Closures all the way through

Apr 2, 2015   #Closure  #Mental models 

In A Mental Model for Variables and Closures in Javascript, I described an allocation based model that I’d used with some success to teach and understand the intricacies of closures, as implemented in Javascript engines. While we have plenty of tutorials on closures that describe what results are gotten under various conditions, with variables being magically “captured”, I’ve not seen many work through a mechanistic explanation of closures. To that end, here is the slide deck of a session I recently conducted which walked the participants through a mechanistic understanding of closures and objects, using the Chrome debugger. Read on to find out how to follow the deck and the rationale behind it.

How to follow the slide deck

Preparation: Fire up your favourite text editor, a tab on the Chrome browser, an open the debugger console by pressing “Ctrl-Shift-J” or “Option-Shift-J” depending on the breed of your computer.

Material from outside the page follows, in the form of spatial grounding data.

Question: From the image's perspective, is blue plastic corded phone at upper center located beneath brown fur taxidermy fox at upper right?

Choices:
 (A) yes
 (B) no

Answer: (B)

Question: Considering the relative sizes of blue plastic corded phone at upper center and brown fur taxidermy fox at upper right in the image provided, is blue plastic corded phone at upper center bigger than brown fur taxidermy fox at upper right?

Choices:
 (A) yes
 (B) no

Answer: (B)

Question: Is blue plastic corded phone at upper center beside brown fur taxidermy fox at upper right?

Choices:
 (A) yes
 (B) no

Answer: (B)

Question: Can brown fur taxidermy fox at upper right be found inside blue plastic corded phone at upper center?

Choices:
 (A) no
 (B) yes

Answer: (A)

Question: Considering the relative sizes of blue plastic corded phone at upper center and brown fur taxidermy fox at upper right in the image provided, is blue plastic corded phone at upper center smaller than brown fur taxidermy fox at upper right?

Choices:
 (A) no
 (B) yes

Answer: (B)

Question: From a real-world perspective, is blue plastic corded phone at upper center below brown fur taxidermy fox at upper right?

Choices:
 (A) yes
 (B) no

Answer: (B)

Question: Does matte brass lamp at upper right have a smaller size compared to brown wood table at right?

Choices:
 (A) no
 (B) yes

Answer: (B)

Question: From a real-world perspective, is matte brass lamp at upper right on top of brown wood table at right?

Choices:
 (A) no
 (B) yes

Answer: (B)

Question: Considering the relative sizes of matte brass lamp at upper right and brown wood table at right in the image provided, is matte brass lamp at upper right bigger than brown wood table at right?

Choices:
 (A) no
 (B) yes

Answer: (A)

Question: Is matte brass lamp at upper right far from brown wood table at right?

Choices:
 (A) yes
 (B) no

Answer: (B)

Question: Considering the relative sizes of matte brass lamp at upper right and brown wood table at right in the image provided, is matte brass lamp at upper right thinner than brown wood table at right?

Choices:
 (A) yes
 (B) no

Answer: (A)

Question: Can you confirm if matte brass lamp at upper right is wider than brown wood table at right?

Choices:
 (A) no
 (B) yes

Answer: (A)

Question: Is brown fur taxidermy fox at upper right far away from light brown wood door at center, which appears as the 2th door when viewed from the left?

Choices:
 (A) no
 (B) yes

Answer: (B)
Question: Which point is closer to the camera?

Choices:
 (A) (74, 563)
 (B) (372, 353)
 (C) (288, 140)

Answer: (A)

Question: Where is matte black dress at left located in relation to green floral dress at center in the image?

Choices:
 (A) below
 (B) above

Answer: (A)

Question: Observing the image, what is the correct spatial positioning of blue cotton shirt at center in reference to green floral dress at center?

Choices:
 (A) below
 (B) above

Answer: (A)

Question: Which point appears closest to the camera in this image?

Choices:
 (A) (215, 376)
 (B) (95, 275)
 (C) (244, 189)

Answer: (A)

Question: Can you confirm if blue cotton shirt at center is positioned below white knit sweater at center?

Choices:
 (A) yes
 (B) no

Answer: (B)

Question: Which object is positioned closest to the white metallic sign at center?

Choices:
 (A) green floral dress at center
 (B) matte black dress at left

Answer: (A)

You’re expected to type the code presented in the slide deck into the text editor, copy-paste it into the debugger and run it. While I encourage you to literally type in code that you see for the first time, you may make the presented variations of the code by copy-paste (ex: adding “debugger;” statements).

On closures, dogs, frisbees and Sir Isaac Newton

A colleague of mine noted that it is amazing how people pick up the notion of functions in JS and do crazy things with it, all without an awareness of what exactly they’re doing. They write functions that take functions as arguments and return other functions without batting an eyelid. If one studies the code, it would seem that some kind of a deep understanding of the the concept of closures is at work, but this illusion is shattered the moment one steps into the code and starts probing why the code works the way it does.

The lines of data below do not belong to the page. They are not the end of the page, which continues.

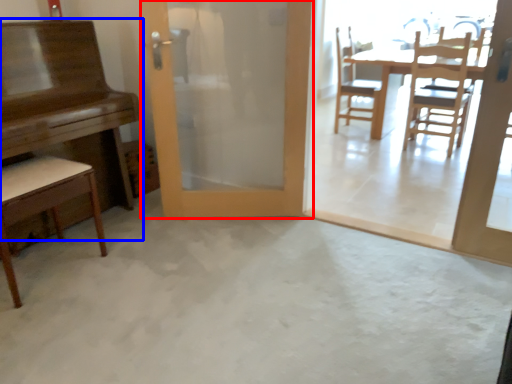 Question: Which object appears farthest to the camera in this image, door (highlighted by a red box) or table (highlighted by a blue box)?

Choices:
 (A) door
 (B) table

Answer: (A) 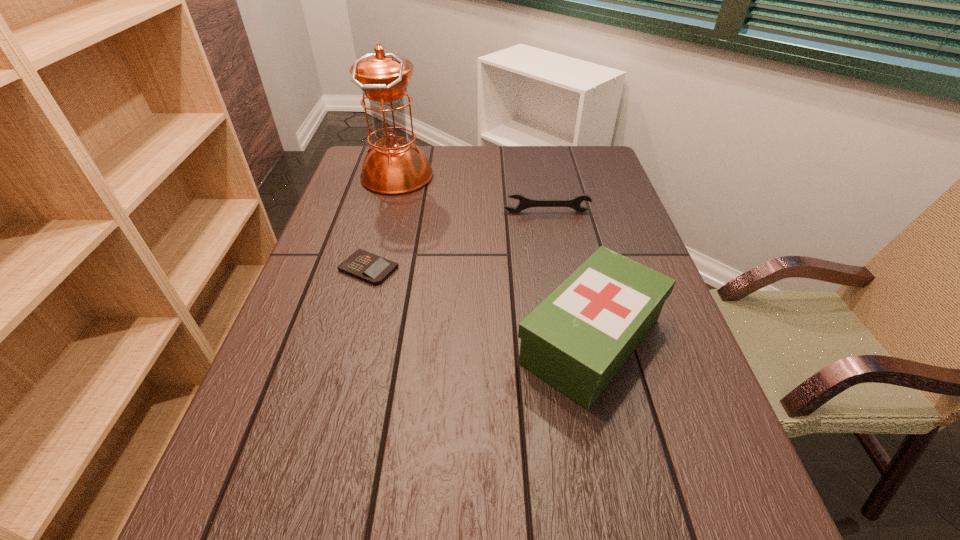 You are a GUI agent. You are given a task and a screenshot of the screen. Output one action in this format:
    pyautogui.click(x=<x>, y=<y>)
    Task: Click on the tallest object
    The width and height of the screenshot is (960, 540).
    Given the screenshot: What is the action you would take?
    pyautogui.click(x=394, y=165)

Identify the location of the farthest object. The height and width of the screenshot is (540, 960). (394, 165).

At what (x,y) coordinates should I click in order to perform the action: click on the first-aid kit. Please return your answer as a coordinate pair (x, y). This screenshot has height=540, width=960. Looking at the image, I should click on (577, 339).

Where is `wrench`? This screenshot has height=540, width=960. wrench is located at coordinates (524, 203).

Identify the location of the third tallest object. The height and width of the screenshot is (540, 960). (524, 203).

Locate an element on the screen. The image size is (960, 540). the shortest object is located at coordinates (366, 266).

This screenshot has height=540, width=960. What are the coordinates of `free space located on the front of the tallest object` in the screenshot? It's located at click(x=372, y=269).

Here is an analogy - actually one of my favourite philosophical questions that I enjoy leaving unanswered.

Consider a dog that’s adept at catching a frisbee thrown at it. This is an amazing feat if you look at all that needs to be done to achieve it. The dog has to track a flying coloured disc, anticipate where it is going based on its ingrained understanding of gravity, basic physics and aerodynamics, figure out how to coordinate its muscles with the right signals so that its mouth will make contact with the colured disc in such a way that the disc gets trapped between its teeth. All out of just experience. This is just wow!

Now consider Sir Isaac Newton, who thought through to the core of how all these things happen in the world and formulated the now famous “laws of motion” and “law of gravity”. Brilliant work and none would dispute that.

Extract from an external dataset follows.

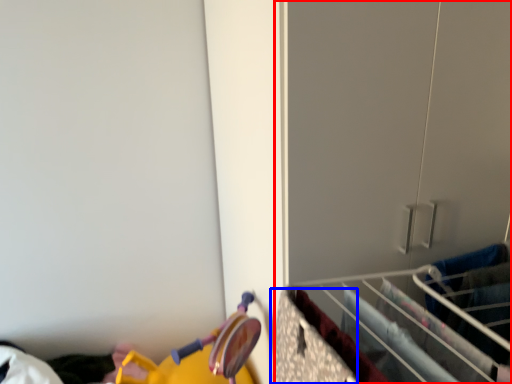 Question: Among these objects, which one is nearest to the camera, closet (highlighted by a red box) or drawer (highlighted by a blue box)?

Choices:
 (A) closet
 (B) drawer

Answer: (B) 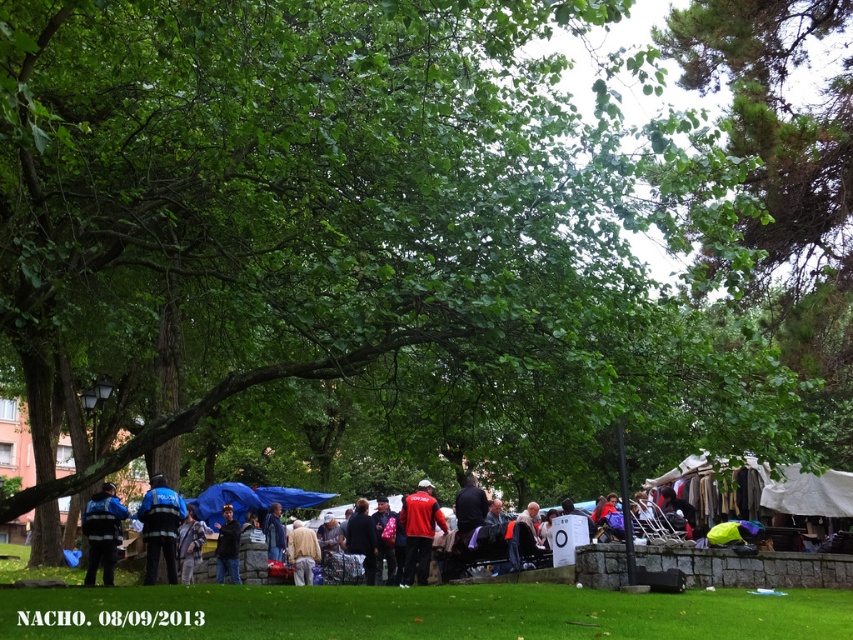 Is point (149, 529) behind point (405, 541)?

Who “understands” physics better - the frisbee catching dog, or Sir Newton?

I leave that question unanswered always because I can argue equally in favour of either side. For our purpose, I wish to highlight the advantages of each kind of understanding.

While the dog performs a superbly fluent function that Sir Newton cannot even dream of accomplishing to comparable fluency, the dog that doesn’t ponder the why and the mechanics of how it achieves what it does will never be able to make the connect between gravity on earth and the gravity between the stars and planets.

“ummm .. and what has this got to do with closures in Javascript” you ask?

Despite years and years of programming experience with closures and JS, specifically by using libraries such as JQuery and AngularJS, without that extra effort into inquiring how they work, we cannot possibly make the transition from a “javascript programmer” to the level of the folks who create these libraries using what looks like closure and object wizardry. This inquiry involes seeing to the core of functional programming - how to model any given domain using composition of functions - and what universal principles underly them.

A mechanistic understanding of closures is a start and is comparable to grokking Newton’s laws of motion and gravity to predict what happens under various circumstances. A higher level of understanding will involve deriving beautiful overarching principles of physics such as conservation laws, the principle of least action and such. To have a glimpse of that, dive into the world of Haskell.